◆ What the task asks ◆
Show each line of the data below in which "hanno" occurs.

◆ Provided data ◆

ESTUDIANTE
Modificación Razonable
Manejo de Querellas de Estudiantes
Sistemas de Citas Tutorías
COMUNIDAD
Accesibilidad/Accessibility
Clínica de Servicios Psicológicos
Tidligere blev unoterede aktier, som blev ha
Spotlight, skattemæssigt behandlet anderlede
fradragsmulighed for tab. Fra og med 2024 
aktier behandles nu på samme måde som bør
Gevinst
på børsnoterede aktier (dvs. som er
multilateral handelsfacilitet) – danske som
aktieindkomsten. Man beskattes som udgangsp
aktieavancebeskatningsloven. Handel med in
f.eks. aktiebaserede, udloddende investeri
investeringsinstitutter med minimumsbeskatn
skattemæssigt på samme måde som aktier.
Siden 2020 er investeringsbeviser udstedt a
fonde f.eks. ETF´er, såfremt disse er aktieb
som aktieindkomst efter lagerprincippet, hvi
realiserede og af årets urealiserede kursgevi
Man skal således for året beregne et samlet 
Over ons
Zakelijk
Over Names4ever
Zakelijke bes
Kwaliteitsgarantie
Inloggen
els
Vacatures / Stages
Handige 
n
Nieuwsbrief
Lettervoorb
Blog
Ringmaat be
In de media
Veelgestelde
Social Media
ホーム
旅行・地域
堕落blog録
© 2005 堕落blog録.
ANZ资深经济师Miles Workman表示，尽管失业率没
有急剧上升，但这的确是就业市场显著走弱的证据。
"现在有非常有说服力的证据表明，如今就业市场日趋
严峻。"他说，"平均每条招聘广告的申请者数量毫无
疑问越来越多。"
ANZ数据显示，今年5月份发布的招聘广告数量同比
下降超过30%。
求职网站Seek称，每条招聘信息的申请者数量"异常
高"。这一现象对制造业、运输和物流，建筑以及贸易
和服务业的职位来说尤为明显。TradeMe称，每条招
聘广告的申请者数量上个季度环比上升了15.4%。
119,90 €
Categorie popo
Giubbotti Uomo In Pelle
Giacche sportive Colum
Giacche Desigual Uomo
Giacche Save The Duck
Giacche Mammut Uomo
--
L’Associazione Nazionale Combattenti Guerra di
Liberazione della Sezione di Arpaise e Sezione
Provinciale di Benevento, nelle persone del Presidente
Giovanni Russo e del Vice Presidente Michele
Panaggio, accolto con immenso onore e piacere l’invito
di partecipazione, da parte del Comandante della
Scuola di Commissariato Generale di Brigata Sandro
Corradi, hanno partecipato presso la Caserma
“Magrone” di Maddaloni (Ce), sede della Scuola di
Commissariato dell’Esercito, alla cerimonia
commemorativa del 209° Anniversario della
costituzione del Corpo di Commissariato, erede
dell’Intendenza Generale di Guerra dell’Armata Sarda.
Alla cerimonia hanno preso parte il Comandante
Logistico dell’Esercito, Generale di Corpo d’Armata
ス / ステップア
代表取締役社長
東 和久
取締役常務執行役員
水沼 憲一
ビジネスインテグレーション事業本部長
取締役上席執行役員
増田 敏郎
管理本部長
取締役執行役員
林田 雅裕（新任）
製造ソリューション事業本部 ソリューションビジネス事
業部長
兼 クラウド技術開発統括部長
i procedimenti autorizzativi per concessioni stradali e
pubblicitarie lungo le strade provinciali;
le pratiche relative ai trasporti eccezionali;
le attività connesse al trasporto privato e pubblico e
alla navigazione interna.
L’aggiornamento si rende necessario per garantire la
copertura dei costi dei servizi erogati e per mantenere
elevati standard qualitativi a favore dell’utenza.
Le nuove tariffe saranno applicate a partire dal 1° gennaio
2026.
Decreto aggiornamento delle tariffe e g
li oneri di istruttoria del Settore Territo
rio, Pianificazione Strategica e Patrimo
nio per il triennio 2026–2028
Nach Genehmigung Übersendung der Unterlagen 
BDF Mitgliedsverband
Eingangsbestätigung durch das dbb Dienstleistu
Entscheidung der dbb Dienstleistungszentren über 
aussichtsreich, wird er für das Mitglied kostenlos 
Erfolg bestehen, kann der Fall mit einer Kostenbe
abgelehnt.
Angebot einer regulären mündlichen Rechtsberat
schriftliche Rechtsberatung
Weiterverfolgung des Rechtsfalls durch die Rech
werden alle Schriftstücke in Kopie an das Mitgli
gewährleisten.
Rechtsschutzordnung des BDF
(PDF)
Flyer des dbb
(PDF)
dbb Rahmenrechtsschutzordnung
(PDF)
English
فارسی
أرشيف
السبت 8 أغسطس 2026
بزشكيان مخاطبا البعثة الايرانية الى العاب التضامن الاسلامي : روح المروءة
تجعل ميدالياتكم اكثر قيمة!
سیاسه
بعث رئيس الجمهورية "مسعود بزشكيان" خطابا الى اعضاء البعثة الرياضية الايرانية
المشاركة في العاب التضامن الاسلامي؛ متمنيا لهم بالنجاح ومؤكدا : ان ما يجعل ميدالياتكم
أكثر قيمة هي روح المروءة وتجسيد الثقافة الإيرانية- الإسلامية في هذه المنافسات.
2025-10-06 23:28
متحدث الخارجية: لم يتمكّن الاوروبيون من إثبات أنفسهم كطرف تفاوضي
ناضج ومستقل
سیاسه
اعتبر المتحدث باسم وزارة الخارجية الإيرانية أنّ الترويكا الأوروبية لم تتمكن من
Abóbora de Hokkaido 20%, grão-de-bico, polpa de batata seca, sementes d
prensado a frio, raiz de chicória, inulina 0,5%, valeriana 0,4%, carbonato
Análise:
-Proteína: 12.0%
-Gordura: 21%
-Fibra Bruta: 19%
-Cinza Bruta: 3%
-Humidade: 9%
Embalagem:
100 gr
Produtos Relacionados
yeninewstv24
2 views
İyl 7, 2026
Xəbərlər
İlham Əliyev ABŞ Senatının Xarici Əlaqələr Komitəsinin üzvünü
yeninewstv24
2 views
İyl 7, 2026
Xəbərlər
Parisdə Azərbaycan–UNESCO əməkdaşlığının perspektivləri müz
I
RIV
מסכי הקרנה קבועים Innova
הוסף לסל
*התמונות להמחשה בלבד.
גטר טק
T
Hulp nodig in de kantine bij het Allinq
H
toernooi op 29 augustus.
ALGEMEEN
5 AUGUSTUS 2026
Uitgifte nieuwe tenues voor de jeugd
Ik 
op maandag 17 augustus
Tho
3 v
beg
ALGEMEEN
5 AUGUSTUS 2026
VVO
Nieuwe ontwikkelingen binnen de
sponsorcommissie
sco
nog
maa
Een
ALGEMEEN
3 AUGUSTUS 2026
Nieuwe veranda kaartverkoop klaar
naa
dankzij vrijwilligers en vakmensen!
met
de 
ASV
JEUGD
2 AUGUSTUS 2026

◆ Task response ◆
Corradi, hanno partecipato presso la Caserma
Alla cerimonia hanno preso parte il Comandante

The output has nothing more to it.